Israel Eliab, le capitaine de l'équipe nationale de rugby de Papouasie-Nouvelle-Guinée, est l'un des sportifs les plus performants du pays

Seule une poignée de petites nations de Mélanésie – parmi lesquelles Vanuatu, les îles Salomon et Fidji –, alliées sous le nom du « Groupe mélanésien Fer de lance », ont démontré leur volonté d'aider la Papouasie occidentale dans sa lutte pour l'indépendance). Cela a néanmoins eu peu d'effet et Tala estime que de nombreux Papous qui vivent en Papouasie occidentale commencent à perdre espoir. « Tant de gens ont essayé. Ils ont embauché des grands avocats, réalisé des documentaires, etc, et rien n'a fonctionné. Beaucoup d'entre eux abandonnent l'espoir d'un quelconque changement », estime-t-il.

Les Warriors continueront la lutte mais, avec une mauvaise couverture médiatique étrangère concernant leur situation, les fonds ne sont pas au beau fixe et les joueurs sont contraints de payer eux-mêmes leurs billets d'avion et le logement.

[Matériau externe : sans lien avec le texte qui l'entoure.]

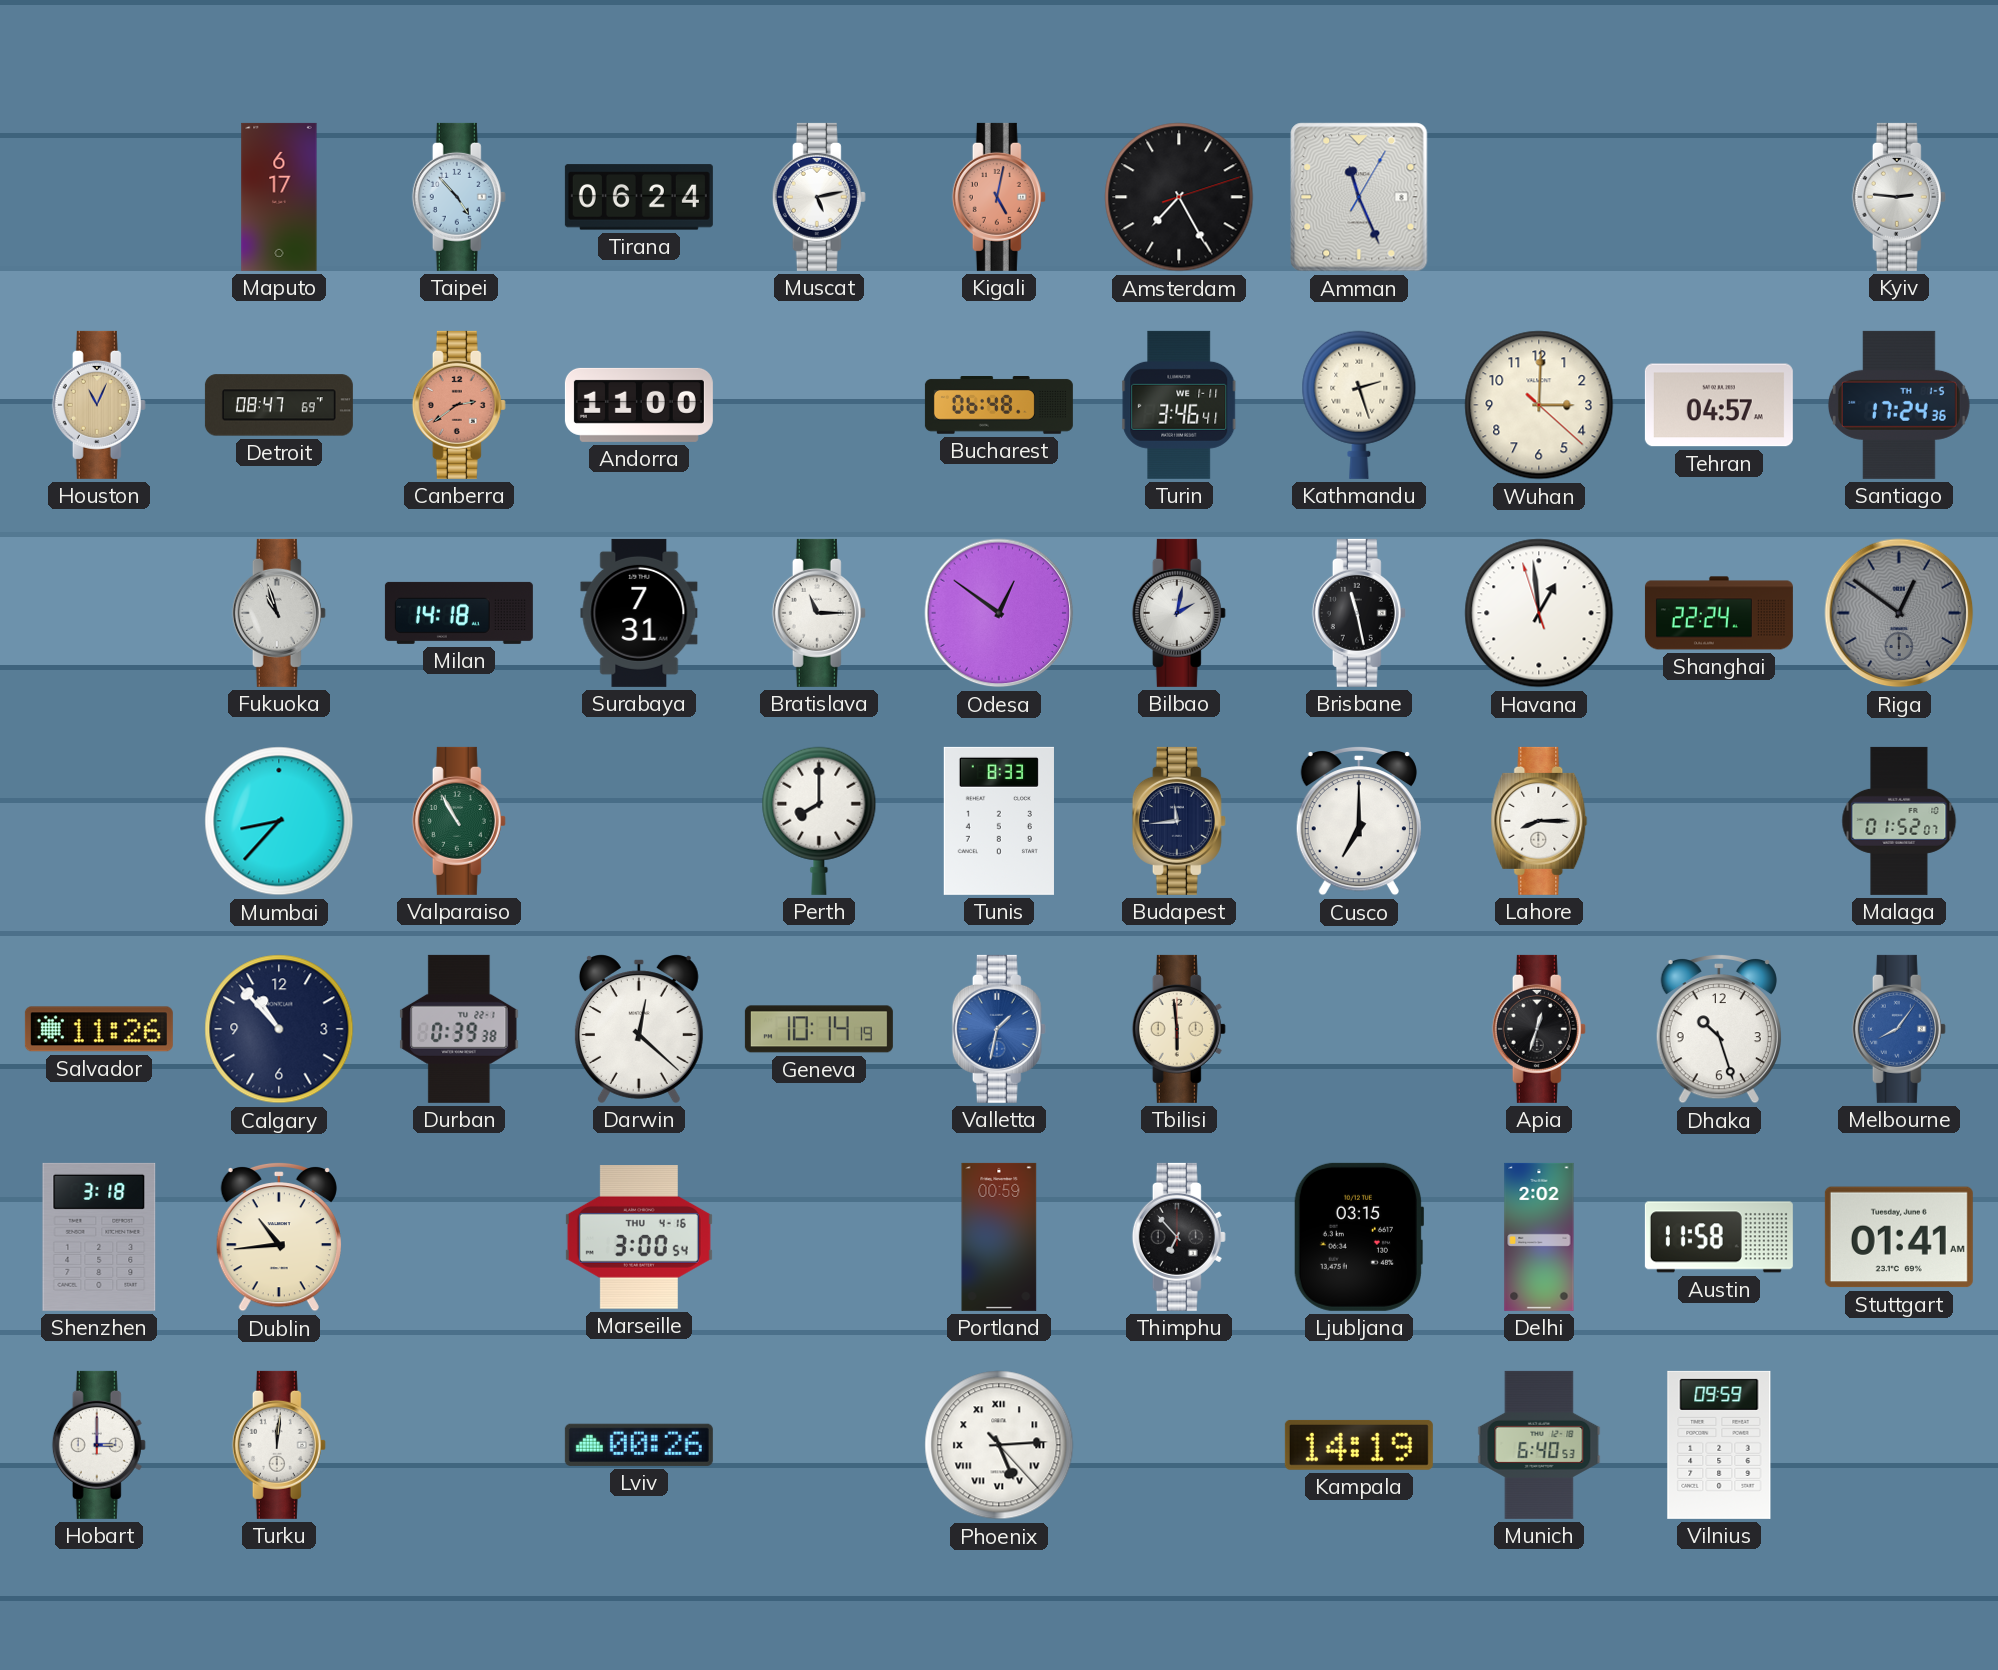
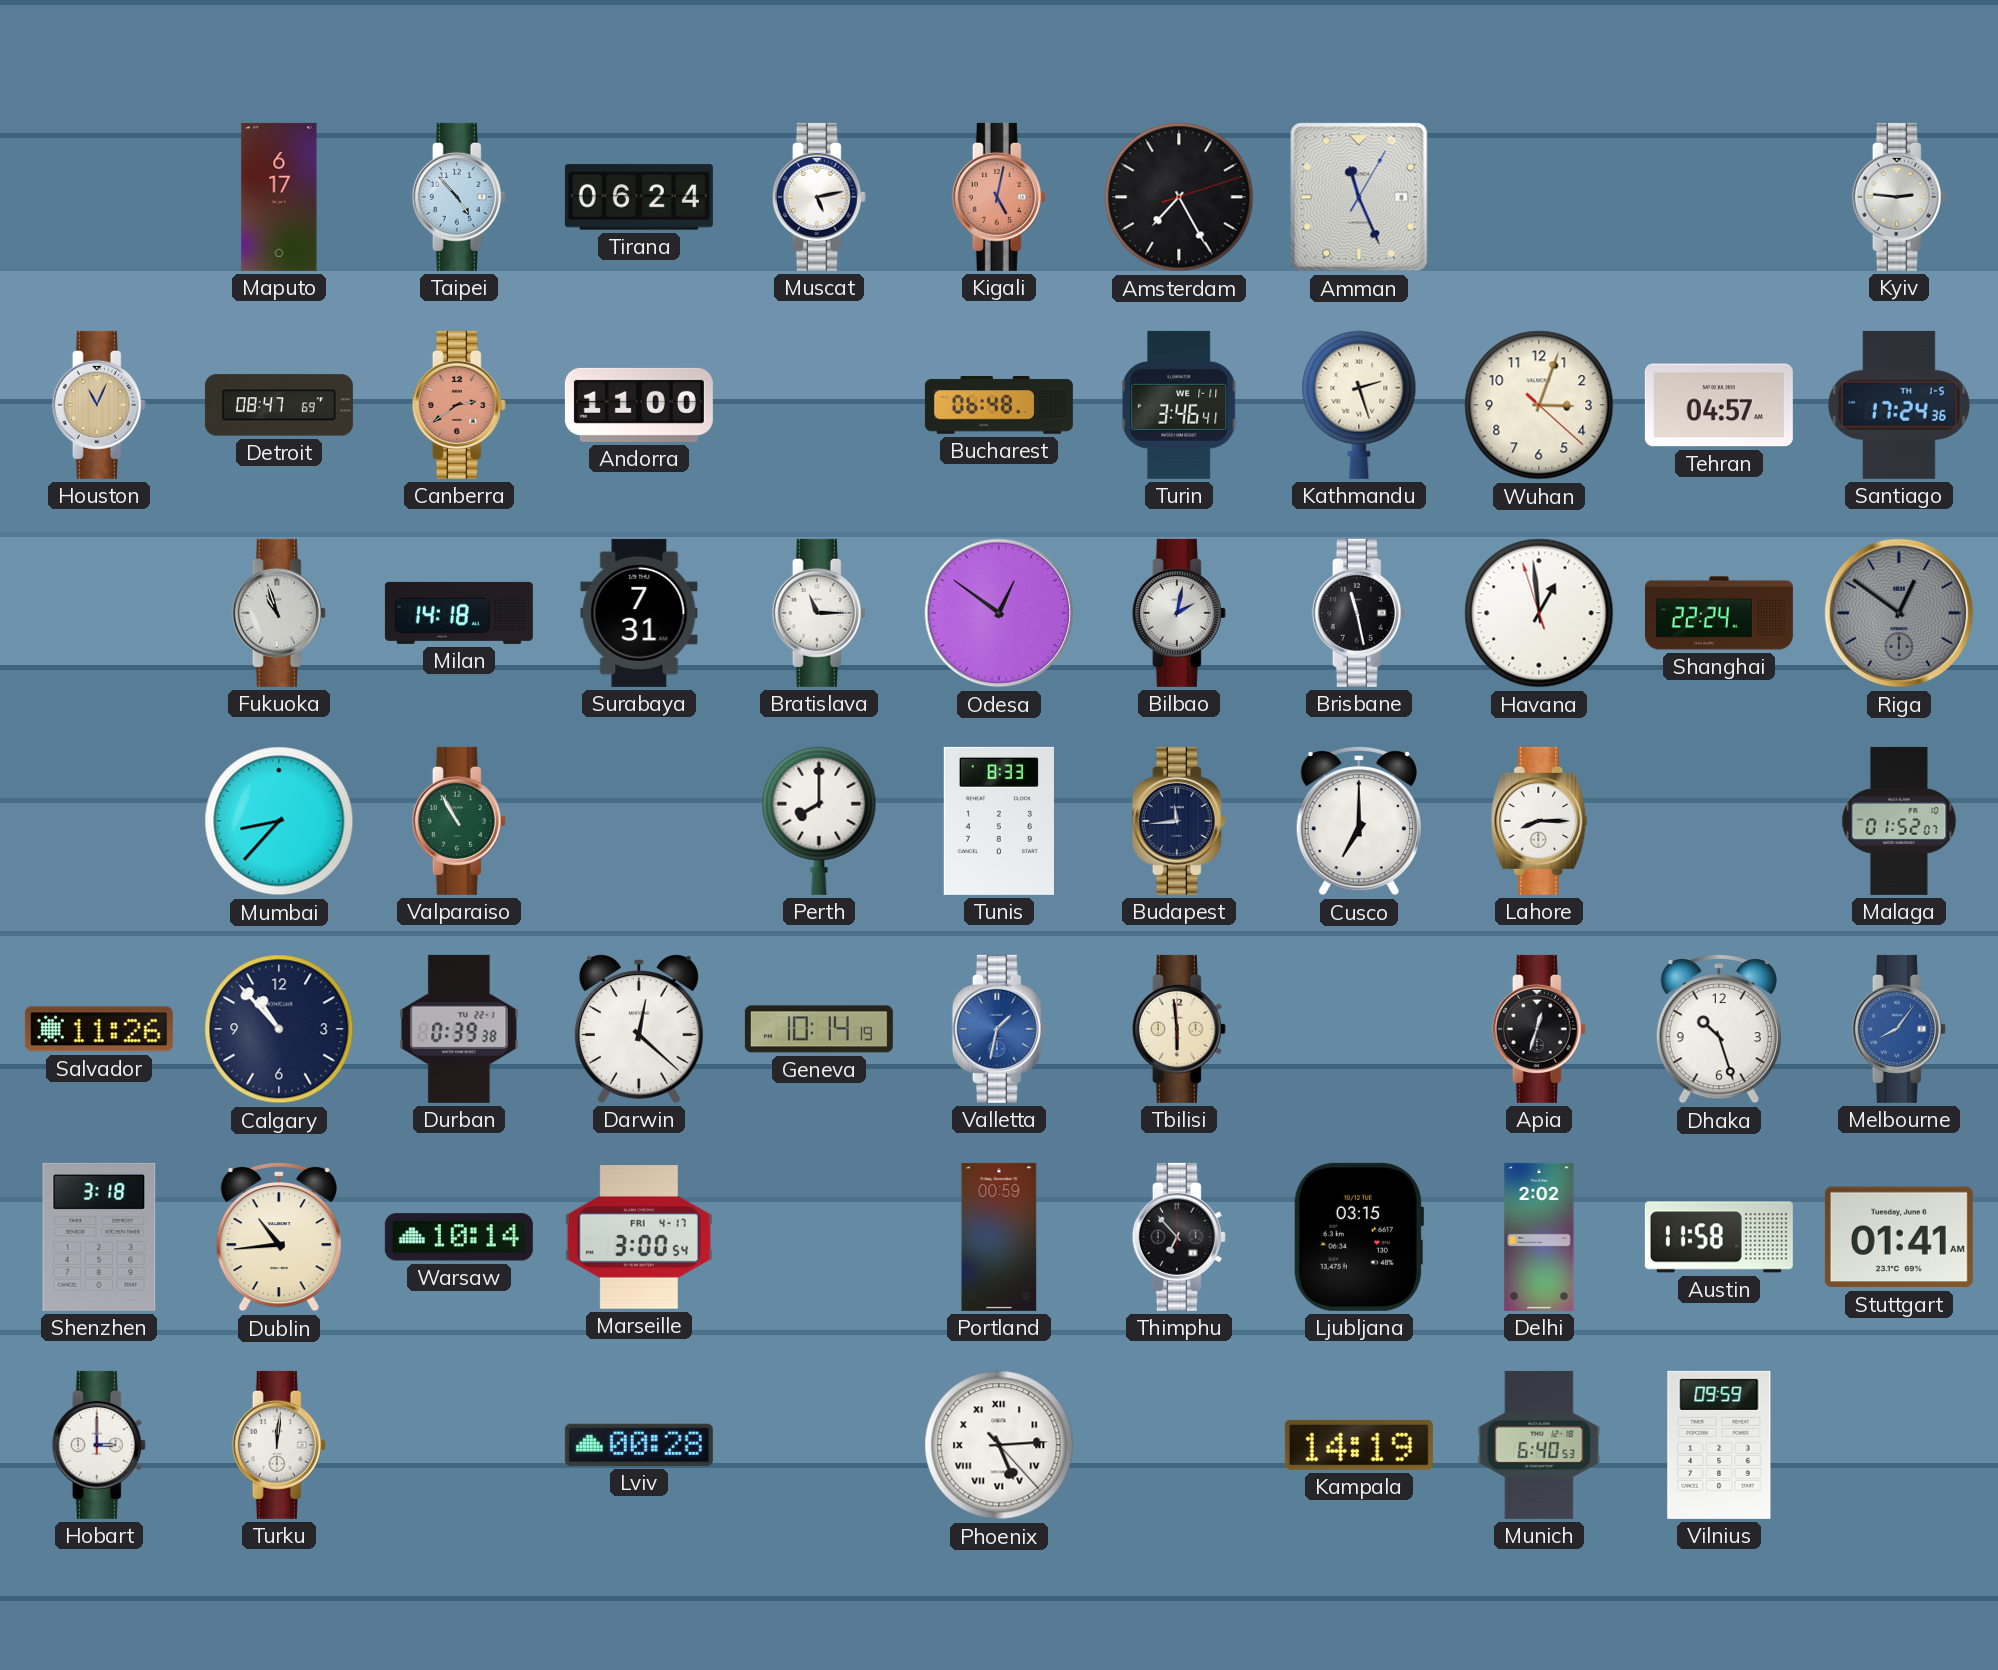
Wuhan: 3:00 -> 3:03
Warsaw: none -> 10:14
Marseille date: THU 4-16 -> FRI 4-17
Lviv: 00:26 -> 00:28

« La cause est plus grande que nous. »

En Papouasie-Nouvelle-Guinée, où la ligue de rugby fait l'objet d'une ferveur quasi religieuse, les Warriors ont réussi à attirer plusieurs joueurs de l'équipe nationale, les Kumuls, à jouer pour eux. Cela a permis de booster à nouveau la lutte pour l'indépendance. Tala espère réussir à attirer l'attention des dizaines de rugbymans mélanésiens et polynésiens de haut niveau qui jouent dans la National Rugby League et la Super 18 en Australie et en Nouvelle-Zélande. « Nous voulons édifier l'identité de la Papouasie occidentale et retrouver fierté en notre drapeau et en nos origines », dit-il.